_Work required:_ Each line holding the word "账单分类" must appear in the answer, copied from the entries.

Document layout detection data
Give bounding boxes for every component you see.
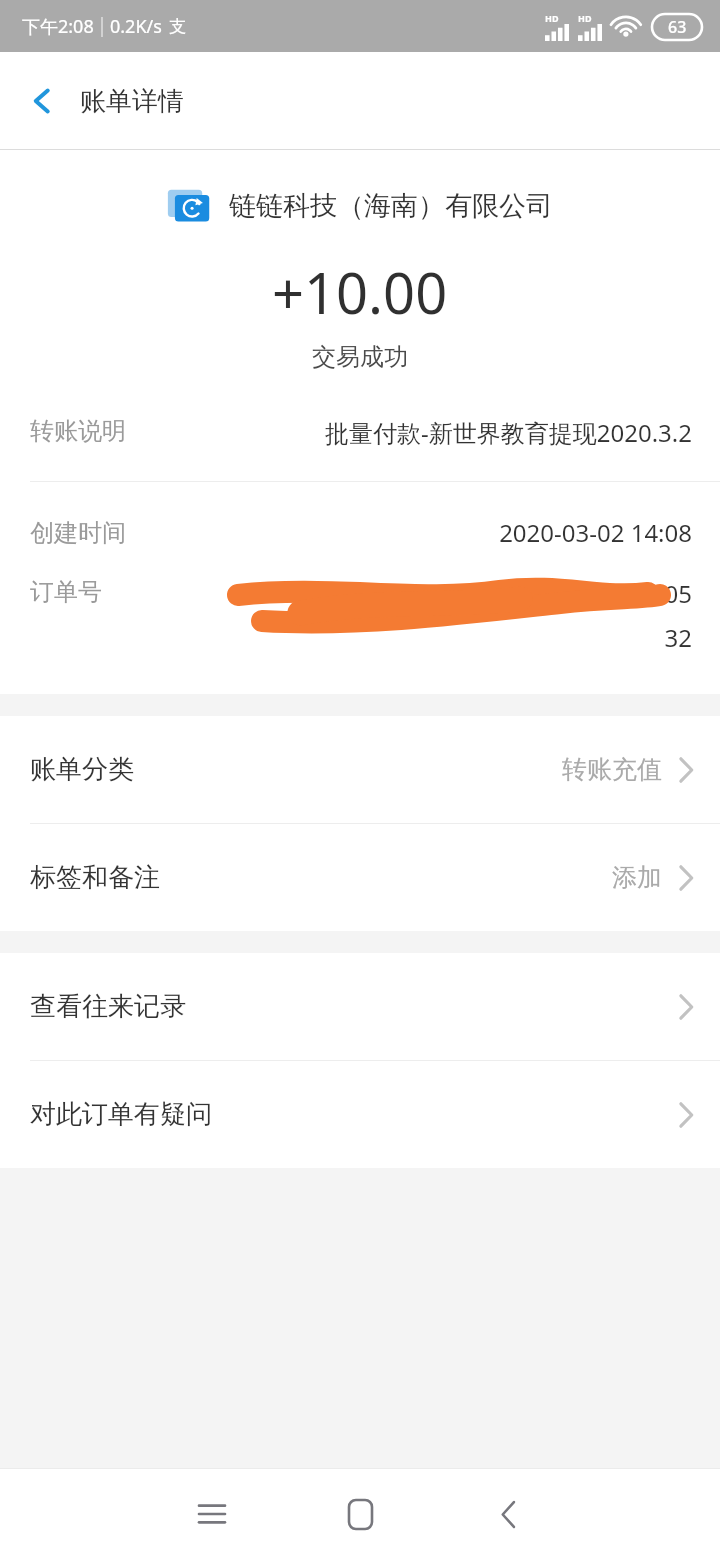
staticText: 下午2:08 <box>22 14 94 39</box>
staticText: 支 <box>169 16 186 37</box>
staticText: 2020030212382915567865569705 32 <box>180 577 692 654</box>
staticText: 链链科技（海南）有限公司 <box>229 189 553 223</box>
staticText: 标签和备注 <box>30 861 160 894</box>
button[interactable]: 最近任务 <box>164 1468 260 1560</box>
button[interactable]: 标签和备注 <box>0 824 720 931</box>
staticText: 添加 <box>612 862 662 893</box>
staticText: 转账充值 <box>562 754 662 785</box>
staticText: 63 <box>668 16 687 38</box>
staticText: 账单分类 <box>30 753 134 786</box>
staticText: 订单号 <box>30 577 180 607</box>
staticText: 创建时间 <box>30 518 216 548</box>
button[interactable]: 查看往来记录 <box>0 953 720 1060</box>
button[interactable]: 主屏幕 <box>312 1468 408 1560</box>
staticText: 2020-03-02 14:08 <box>216 516 692 549</box>
staticText: 交易成功 <box>312 342 408 372</box>
staticText: 账单详情 <box>80 85 184 118</box>
button[interactable]: 返回 <box>14 73 70 129</box>
staticText: 转账说明 <box>30 416 216 446</box>
staticText: 0.2K/s <box>110 14 162 39</box>
staticText: 对此订单有疑问 <box>30 1098 212 1131</box>
button[interactable]: 对此订单有疑问 <box>0 1061 720 1168</box>
button[interactable]: 返回 <box>460 1468 556 1560</box>
staticText: +10.00 <box>272 254 448 330</box>
staticText: 查看往来记录 <box>30 990 186 1023</box>
staticText: HD <box>545 12 559 24</box>
button[interactable]: 账单分类 <box>0 716 720 823</box>
staticText: 批量付款-新世界教育提现2020.3.2 <box>216 416 692 449</box>
staticText: HD <box>578 12 592 24</box>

_Answer box:_
staticText: 账单分类 <box>30 753 134 786</box>
button[interactable]: 账单分类 <box>0 716 720 823</box>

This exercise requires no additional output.